You must know I have a yapper!!!! We have tried most things, for us there are so many stimulators we have had to work some in different ways then others. The first part was identifying the stressers, we found there were also different barks for different stress. It has been six months and we have cut it down to half, no more barking outside at night, no more barking at noises in the middle of the night, no barking at strangers. These were all under I have a job...my job is warning you of danger and chasing it away. We still have strangers working or visiting next door (no longer barks at the residents or their dogs). Now we are working on the Banshee out of control barking, dinner time, treat time, I want attention time, this calls for keeping the dog calm and tring to stay ahead with three other dogs excited (they don't bark) it is difficult to get the timing right.

The other time we get the Banshee barking is if she is targeted by a larger dog in class, the "crouch and stare" over stimulates her so much that if we can't walk it off after 5 minutes then class is over for the day.

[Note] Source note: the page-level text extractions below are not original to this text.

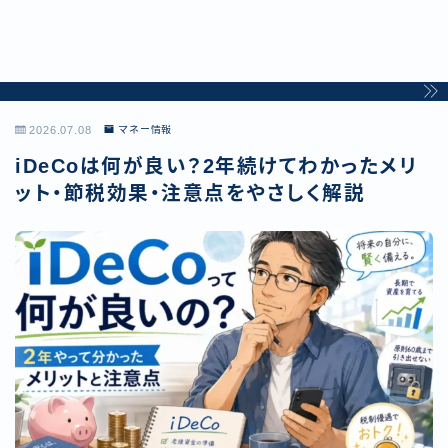
2026.07.08
マネー情報
iDeCoは何が良い？2年続けてわかったメリ
ット・節税効果・注意点をやさしく解説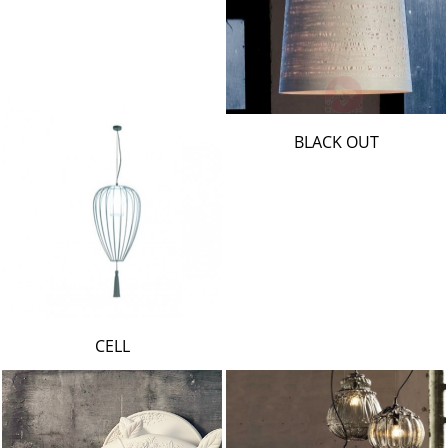
BLACK OUT
CELL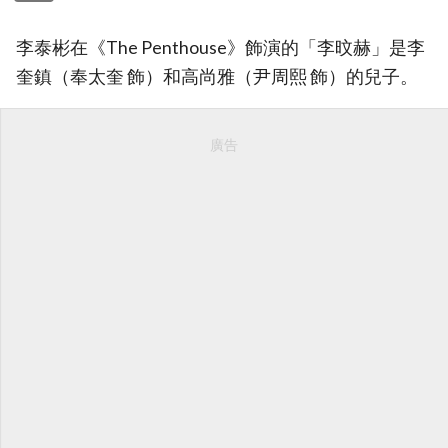
李泰彬在《The Penthouse》飾演的「李旼赫」是李
奎鎮（奉太奎 飾）和高尚雅（尹周熙 飾）的兒子。
廣告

I am very lucky I do have help in class for this, with all my trainers we are all watching for the eye contact while socializing her with larger non reactive dogs. We also have a new marker word that is used only to redirect her for this.

Same way at home we are redircting excitment barking with a special toy. This is really hard work!! She came to us as a yapper, changing this behavior takes tons of patience. Also since I am a writer excessive barking is my hot button!

Thanks for the reminder, I have found just because something did not work the first time after trying other things sometimes going back to what you tried in the past works.


----------



## davetgabby (Dec 29, 2007)

yeah you're right there. It's never easy working with barking issues. The more stess based types of barking are the hardest. And one must work on the cause of the stress . Sometimes in this type , redirecting doesn't work well. With alert type barking, teaching an off cue is quite helpful. A lot of people try to curtail any type of barking. Gosh, our dogs are simply trying to tell us something. You can tell by the pitch and frequency , what type of barking is going on, as it's not always obvious. And yeah, every dog is an individual and a good tool kit of methods sure comes in handy. With some dogs, a person could die of old age ,waiting for extinction to work with a demand type barking. Good for you for your persistence, it truly is a virtue , not only does it relieve your stress, but the dog's too.


----------